My company has three product lines. The Cocoa Beach plant manufactures ABC and DEF. The Marathon division manufactures XYZ. I have a pivot table that shows sales by product. Remember that the total of items sold is 127.
- You've sold 127 units.
I've read that I can add a calculated item along the Product division to total ABC and DEF in order to get a total for the Cocoa Beach plant. I select Insert Calculated Item. In the Insert Calculated Item dialog, I define an item called Cocoa Beach, which is the total of ABC + DEF.
- Add a new item.
However, when I view the resulting pivot table, the total is now wrong. Instead of showing 127 items sold, the pivot table reports that the total is 158.
- The total changes from 127 to 158!
Strategy: Your problem is that the items made in Cocoa Beach are in the list twice, once as ABC and once as Cocoa Beach. The calculated pivot item is a strange concept in Excel. It is one of the least useful items. You should use extreme caution when trying to use a calculated pivot item.
You could use the Product dropdown and uncheck the ABC and DEF items.

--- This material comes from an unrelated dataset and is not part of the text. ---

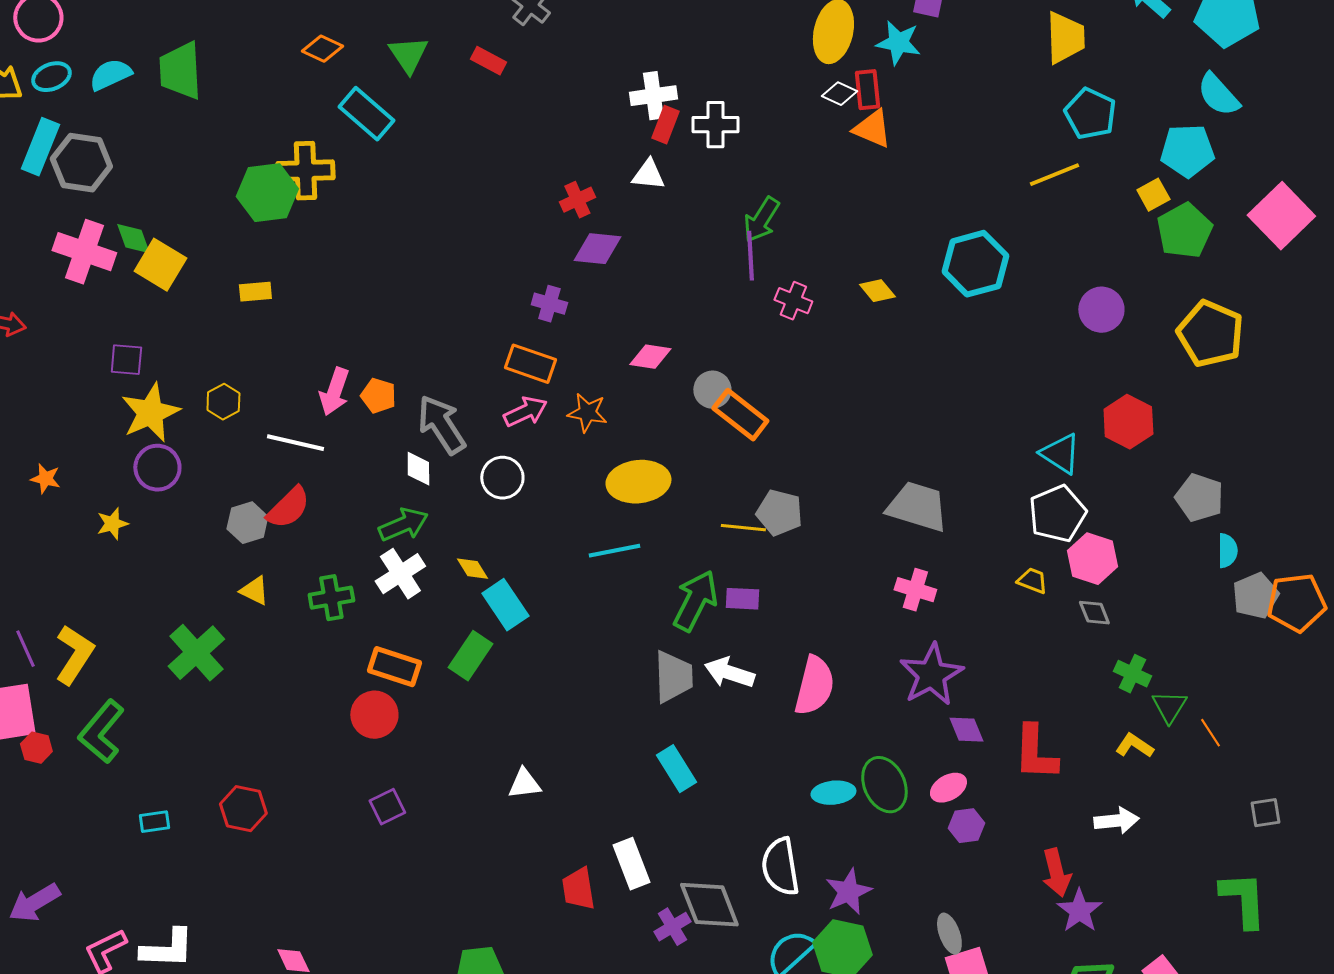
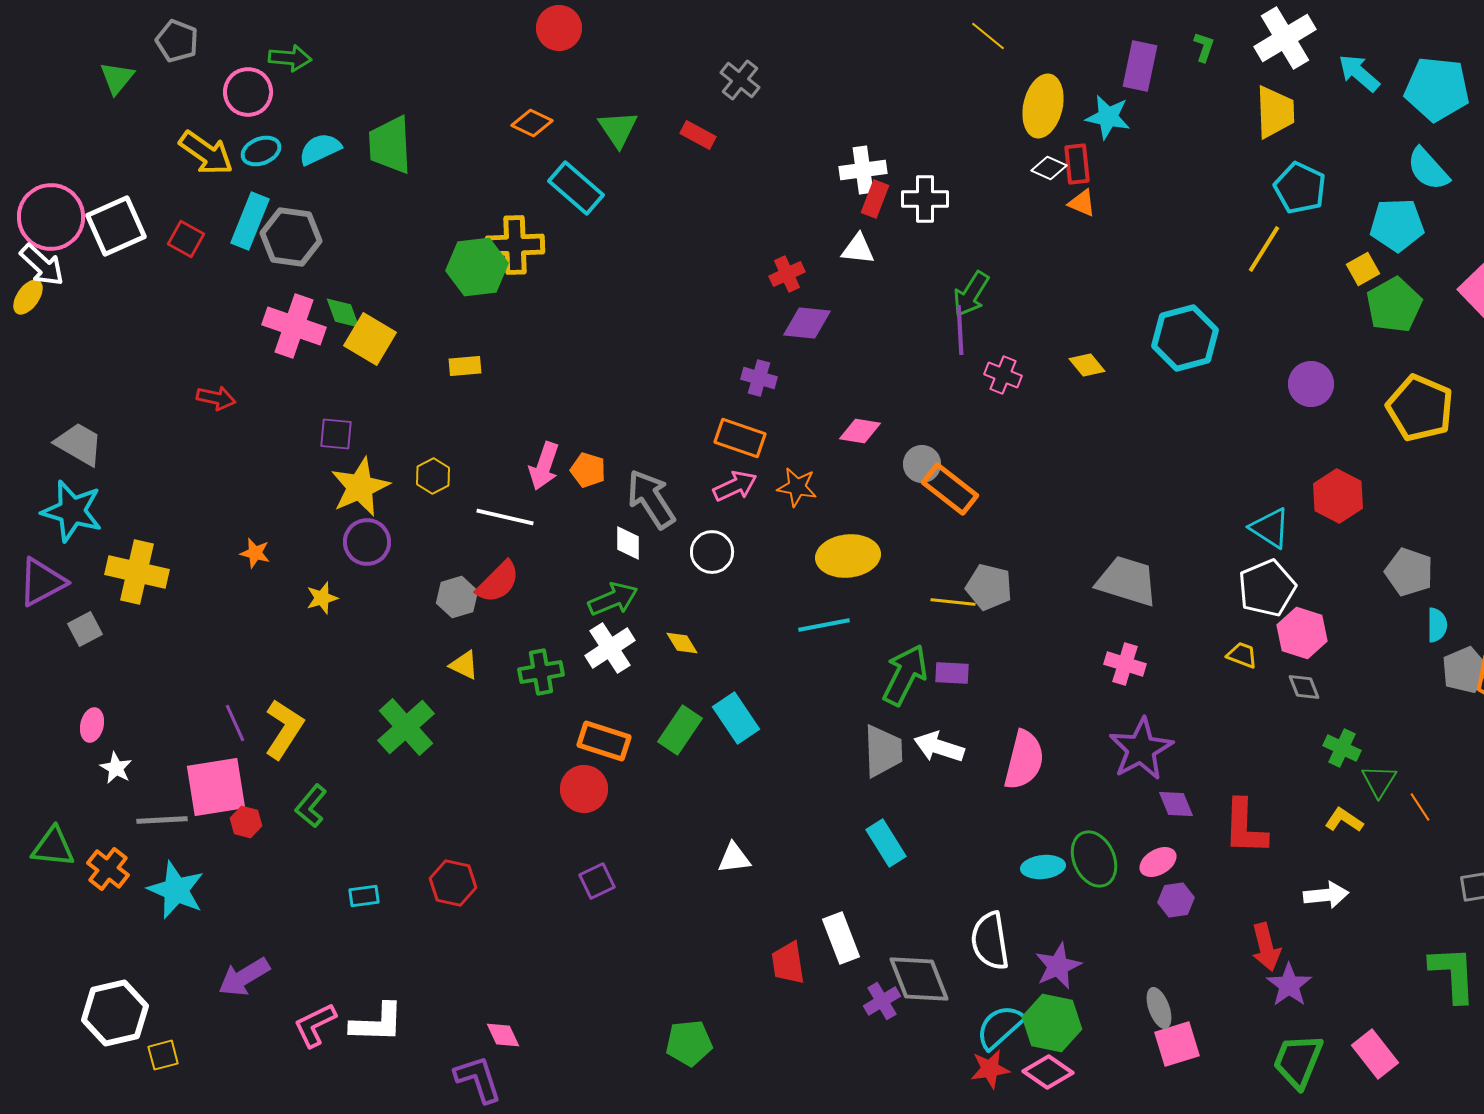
orange triangle: (872, 129) -> (1082, 203), size x0.7
yellow line: (1054, 175) -> (1264, 249), turned -36
cyan rectangle: (505, 605) -> (736, 718), moved
green L-shape: (101, 732) -> (311, 806), size x0.7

- The only way to make the total correct is to hide the items used in the calculated item.
The resulting pivot table shows the correct total of 127.
- Sales are back to 127, but you can't see the product details.
Alternate Strategy: Instead of trying to use a calculated pivot item, you can add a Plant column to the original data. You can then produce a report that shows both the plant location and the products made at the plant, and the total will be correct (127).
- Adding plant info to the original data set solves the problem.
Calculated pivot items sound like they should be useful, but they are not. You should avoid using them.